Dieser Anblick hat mich berührt. Manchmal braucht es eben nur wenig,
um viel zu erreichen und ich war stolz, dass meine Tochter das scheinbar genau
so empfand.
Ich suchte mir ein neues Hobby.
Sport hat mich immer ausgeglichen, doch seit dem Marathon in London, macht mir
das linke Knie einen Strich durch die Rechnung. Also entschloss ich mich dazu; ein Rennrad zu kaufen. Ein wunderbares, schönes Bike, welches sehr rasch zu
einem neuen aber festen Bestandteil meiner Freizeit wurde. Die erste sportliche
Betätigung zu der ich meinen Körper aufbringen konnte. Ich fühlte mich gut. Schon
seit langem konnte ich meinen Körper nicht mehr so spühren. Da waren sie doch,
die Muskel, welche ich bereits vergessen habe, dass sie existieren. Ein kleiner
Erfolg den ich genoss und mir bestätigte, dass ich langsam wieder zu Kräften
gekommen bin. Diese sportliche Leistung galt es dann weiter auszubauen. So fing
ich an Strecken rauszusuchen, immer anspruchsvollere und weitere Distanzen. Bis
zu sieben Stunden war ich manchmal auf dem Rad, quer durch das ganze Baselbiet.
Ich fuhr über jenste Pässe. Das Gefühl oben angekommen zu sein und danach mit
ca 60km/h den Berg runter zu radeln, war einfach eine unschlagbare Sensation.
Diese Freiheit nach zu empfinden, kann ich Jedem nur empfehlen.

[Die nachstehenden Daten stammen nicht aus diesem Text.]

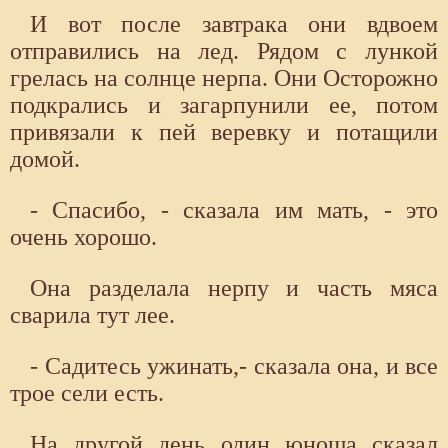
И вот после завтрака они вдвоем
отправились на лед. Рядом с лункой
грелась на солнце нерпа. Они Осторожно
подкрались и загарпунили ее, потом
привязали к пей веревку и потащили
домой.
- Спасибо, - сказала им мать, - это
очень хорошо.
Она разделала нерпу и часть мяса
сварила тут лее.
- Садитесь ужинать,- сказала она, и все
трое сели есть.
На другой день один юноша сказал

Weiter meldete ich mich bei einer
Immobilienverkaufsschulung an. Ich lernte viele neue Leute kennen, eine
durchaus witzige Bande, die mich immer unterhält aber auch entsprechend
fordert. Vieles hat sich dadurch positiv
verändert. Vom Kleiderstyle bis zum wachsenden Selbstwert, der durch gesunde
Anerkennung ausgezeichnet wird. Der Erfolg motiviert mich und die Flexibilität,
lässt dem Leben mehr Freiraum. Ich mag diese Arbeit und wollte sie nachdem ich
meinen ehemaligen Traumberuf als Journalistin aufgegenen hatte, schon immer
verrichten. Man braucht Mut, um auf die unterschiedlichsten Menschen zu zu
gehen. Hinter jedem Verkauf steckt eine andere, spannende Geschichte und das
wachsende Netzwerk öffnet einem immer wieder neue Horizonte. So habe ich eines
Tages auch ein Shooting zugesprochen bekommen, welches mir eine wunderbare
Wohnung offenbart hat. Direkt am Wasser, ich liebe das Wasser... Ein unter Denkmalschutz stehendes
Bauernhaus, welches bis auf die Grundmauern herunter gerissen und neu erbaut
wurde. Keine Wand scheint darin gerade zu stehen, keine Ecke, die einen Winkel
von 45 Grad aufbringen mag. Grosse, offene Räume, in denen alte Balken wieder
eingearbeitet wurden. Sie war einfach wie geschaffen für uns! Ein kleiner Teil
des Schlossgartens, der zur Nutzung einlädt.… In einem kleineren Dorf das seine
Geschichte in der Architektur festhält und von Menschen bewohnt wird, die für
einander einstehen und sich respektieren. Ich entschied mich kurzer Hand, das Mandat
abzusagen und die Gelegenheit beim Schopf zu packen. Wir zogen 3 Monate später
ein und fühlen uns sehr wohl. Hier konnten wir unser Leben neu nach unseren Bedürfnissen gestalten. Dieser Schritt
nach einer räumlichen Veränderung war überreif für mich und meine ersehnte
Unabhängigkeit!
Da ist er wieder, der Link des vorgeschrieben Lebens. Es kommt eben doch immer so wie es sein soll und das ist offensichtlich nicht nur schlecht!
Da ist er wieder, der Link des vorgeschrieben Lebens. Es kommt eben doch immer so wie es sein soll und das ist offensichtlich nicht nur schlecht!